Glycolysis and Pyruvate Oxidation
Glycolysis is your body's first step in extracting energy from glucose, and it happens right in the cytoplasm of your cells. This 10-step biochemical pathway converts one glucose molecule (6 carbon atoms) into two pyruvate molecules (3 carbon atoms each).
The process occurs in three main stages: energy investment, cleavage reactions, and energy production. During the energy investment phase, the cell actually uses 2 ATP molecules to "prime" the glucose. This investment pays off later when the pathway generates 4 ATP molecules, giving a net gain of 2 ATP. Glycolysis also produces 2 NADH molecules, which store additional energy.

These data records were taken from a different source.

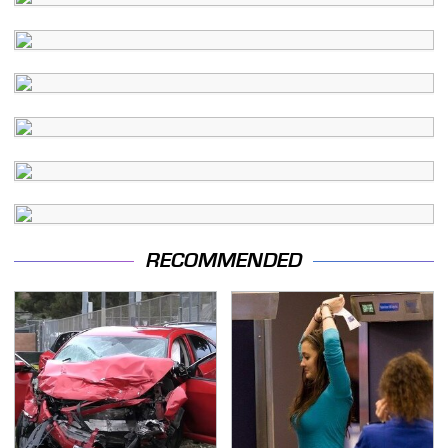
RECOMMENDED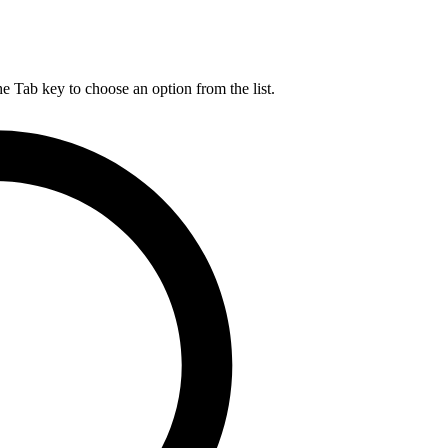
he Tab key to choose an option from the list.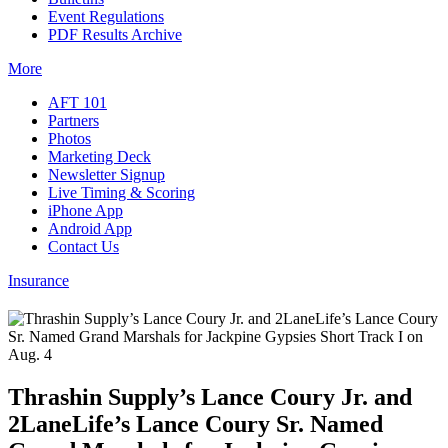
Event Regulations
PDF Results Archive
More
AFT 101
Partners
Photos
Marketing Deck
Newsletter Signup
Live Timing & Scoring
iPhone App
Android App
Contact Us
Insurance
Thrashin Supply’s Lance Coury Jr. and
2LaneLife’s Lance Coury Sr. Named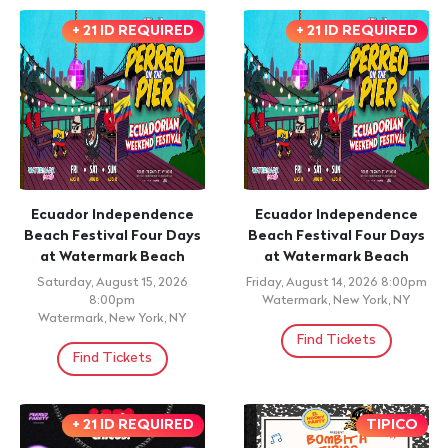
+ 21 ID REQUIRED
+ 21 ID REQUIRED
Ecuador Independence
Ecuador Independence
Beach Festival Four Days
Beach Festival Four Days
at Watermark Beach
at Watermark Beach
Saturday, August 15, 2026
Friday, August 14, 2026 8:00pm
8:00pm
Watermark, New York, NY
Watermark, New York, NY
Find Tickets
Find Tickets
+ 21 ID REQUIRED
TIPICO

What happens to pyruvate next depends entirely on oxygen availability. When oxygen is present, pyruvate moves into the mitochondria and undergoes pyruvate oxidation. During this process, each pyruvate molecule loses a carbon atom (released as CO₂), and the remaining two-carbon fragment attaches to Coenzyme A to form acetyl-CoA. This reaction also produces another NADH molecule.
Connection Alert: Think of pyruvate as being at a metabolic crossroads. With oxygen, it enters the high-energy pathway of the Krebs cycle. Without oxygen, your cells resort to fermentation, which produces much less ATP but allows glycolysis to continue.
The acetyl-CoA now enters the Krebs cycle (also called the citric acid cycle), which occurs in the mitochondrial matrix. This cycle begins when the acetyl group combines with oxaloacetate to form citrate, and then proceeds through several steps. For each glucose molecule, the Krebs cycle produces 2 ATP, reduces 6 NAD+ to 6 NADH, and reduces 2 FAD to 2 FADH₂. It also releases the remaining carbon atoms as CO₂.